Reduce Emotional Burden on Survivors
When a loved one dies, surviving family and friends are often in a state of shock. Grief, confusion, emotional upheaval, and, occasionally, irrationality are common emotions during the days following a loved one’s death. Under these circumstances, it can be extremely difficult for survivors to make decisions about a person’s final arrangements, often leading to unnecessary guesswork and worry about what the deceased would have wanted. In addition, a number of important decisions must be made fairly quickly. Specifically, family members or friends must
• decide whether burial, cremation, or donation of the body to science is desired;
• choose a funeral provider and cemetery;
• select a casket and burial vault, if needed;
• decide on an open or closed casket;
• make arrangements for a memorial service;
• choose pallbearers and a religious leader to oversee the funeral;
• select clothing and jewelry;
• make arrangements for music and flowers;
• write an obituary and notify newspapers; and
• decide how much money to spend on the service.

In addition to making decisions about the funeral, many people and organizations must be contacted, often as quickly as possible, after a family member or friend’s death. These include:
• relatives and friends
• a minister, priest, rabbi, or other spiritual leader
• the deceased’s employer
• local newspapers
• insurance agents
• Social Security Administration
• Veterans Administration
• religious, fraternal, and civic organizations and unions
• attorney, accountant, and financial planner
• credit card companies

As you can see, surviving family members are confronted with a myriad of decisions and tasks during the period immediately following a loved one’s death. Survivors may feel a great sense of comfort and peace in knowing that they have faithfully carried out a person’s last wishes, when those wishes have been made known in advance.

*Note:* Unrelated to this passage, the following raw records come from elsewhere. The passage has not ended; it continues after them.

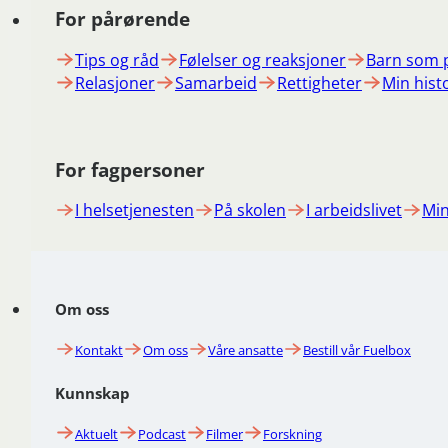
For pårørende
Tips og råd
Følelser og reaksjoner
Barn som 
Relasjoner
Samarbeid
Rettigheter
Min hist
For fagpersoner
I helsetjenesten
På skolen
I arbeidslivet
Min
Om oss
Kontakt
Om oss
Våre ansatte
Bestill vår Fuelbox
Kunnskap
Aktuelt
Podcast
Filmer
Forskning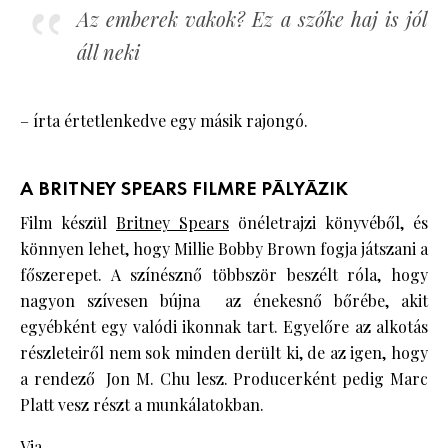
Az emberek vakok? Ez a szőke haj is jól
áll neki
– írta értetlenkedve egy másik rajongó.
A BRITNEY SPEARS FILMRE PÁLYÁZIK
Film készül
Britney Spears
önéletrajzi könyvéből, és
könnyen lehet, hogy Millie Bobby Brown fogja játszani a
főszerepet. A színésznő többször beszélt róla, hogy
nagyon szívesen bújna az énekesnő bőrébe, akit
egyébként egy valódi ikonnak tart. Egyelőre az alkotás
részleteiről nem sok minden derült ki, de az igen, hogy
a rendező Jon M. Chu lesz. Producerként pedig Marc
Platt vesz részt a munkálatokban.
Via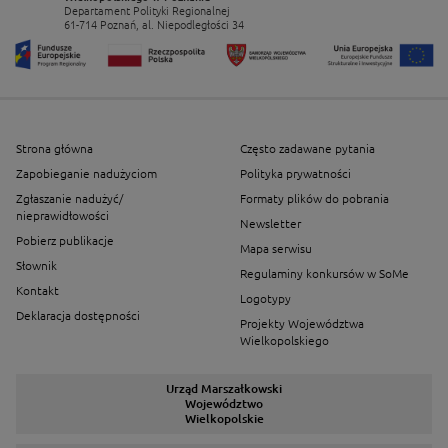
Departament Polityki Regionalnej
61-714 Poznań, al. Niepodległości 34
Strona główna
Często zadawane pytania
Zapobieganie nadużyciom
Polityka prywatności
Zgłaszanie nadużyć/
Formaty plików do pobrania
nieprawidłowości
Newsletter
Pobierz publikacje
Mapa serwisu
Słownik
Regulaminy konkursów w SoMe
Kontakt
Logotypy
Deklaracja dostępności
Projekty Województwa
Wielkopolskiego
Urząd Marszałkowski
Województwo
Wielkopolskie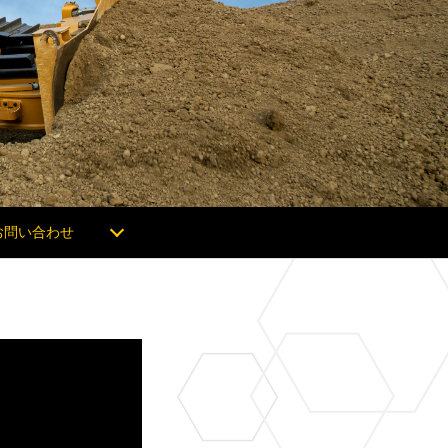
お問い合わせ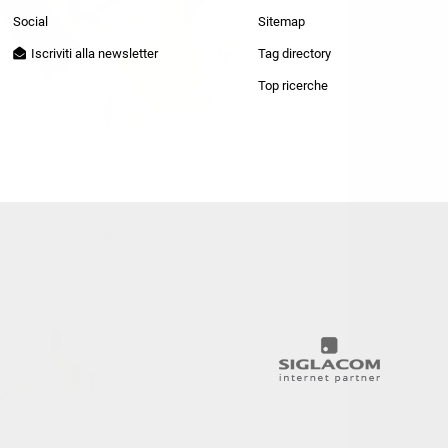
Patrizia Pepe
Social
Sitemap
Iscriviti alla newsletter
Tag directory
Top ricerche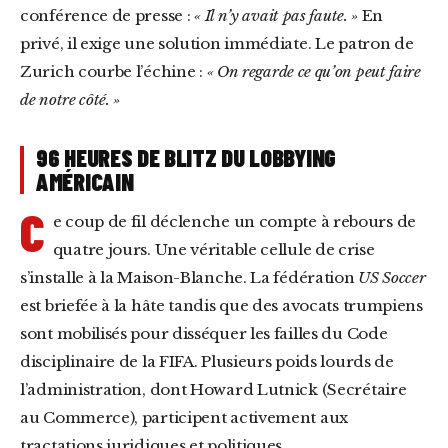
conférence de presse :
« Il n’y avait pas faute. »
En
privé, il exige une solution immédiate. Le patron de
Zurich courbe l’échine :
« On regarde ce qu’on peut faire
de notre côté. »
96 HEURES DE BLITZ DU LOBBYING
AMÉRICAIN
C
e coup de fil déclenche un compte à rebours de
quatre jours. Une véritable cellule de crise
s’installe à la Maison-Blanche. La fédération
US Soccer
est briefée à la hâte tandis que des avocats trumpiens
sont mobilisés pour disséquer les failles du Code
disciplinaire de la FIFA. Plusieurs poids lourds de
l’administration, dont Howard Lutnick (Secrétaire
au Commerce), participent activement aux
tractations juridiques et politiques.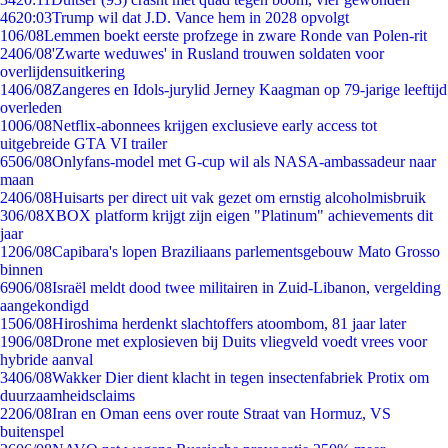
46
20:03
Trump wil dat J.D. Vance hem in 2028 opvolgt
1
06/08
Lemmen boekt eerste profzege in zware Ronde van Polen-rit
24
06/08
'Zwarte weduwes' in Rusland trouwen soldaten voor
overlijdensuitkering
14
06/08
Zangeres en Idols-jurylid Jerney Kaagman op 79-jarige leeftijd
overleden
10
06/08
Netflix-abonnees krijgen exclusieve early access tot
uitgebreide GTA VI trailer
65
06/08
Onlyfans-model met G-cup wil als NASA-ambassadeur naar
maan
24
06/08
Huisarts per direct uit vak gezet om ernstig alcoholmisbruik
3
06/08
XBOX platform krijgt zijn eigen "Platinum" achievements dit
jaar
12
06/08
Capibara's lopen Braziliaans parlementsgebouw Mato Grosso
binnen
69
06/08
Israël meldt dood twee militairen in Zuid-Libanon, vergelding
aangekondigd
15
06/08
Hiroshima herdenkt slachtoffers atoombom, 81 jaar later
19
06/08
Drone met explosieven bij Duits vliegveld voedt vrees voor
hybride aanval
34
06/08
Wakker Dier dient klacht in tegen insectenfabriek Protix om
duurzaamheidsclaims
22
06/08
Iran en Oman eens over route Straat van Hormuz, VS
buitenspel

Reduce Financial Burden on Survivors
Many people pre-pay because funerals are expensive, costing around $6,500 on average. However, this figure does not include cemetery costs, flowers, limousines, acknowledgment cards, catering services, and more, which can easily push the cost well beyond $10,000. Many people consequently set aside funds in advance to avoid placing this financial burden on loved ones. For many individuals, paying for a funeral may be one of the most expensive single purchases they ever make, ranking only behind the purchase of a home and car. Unlike buying these items, however, most funeral purchases are made when buyers are emotionally vulnerable and lack the time, will, and information to compare and negotiate prices. By comparison shopping in advance, a person can choose exactly which goods and services he or she wants—and doesn’t want.

Lock In Current Prices
Another advantage to pre-planning and pre-paying a funeral is that a person can sometimes lock in the current price of funeral services. Some funeral homes, for example, may offer guaranteed price contracts. This means that even if the cost to provide services or goods increases between the contract date and the date of death, the funeral home will provide the goods and services selected for the amount of money stated in the contract. The surviving family or estate will not be required to pay extra for the guaranteed items. If a contract does not guarantee the prices of the goods and services selected, the final cost of the funeral will be determined when the services and merchandise are provided. Amounts that have been pre-paid will be applied toward the ultimate cost of the funeral, and the surviving family or estate must pay the difference.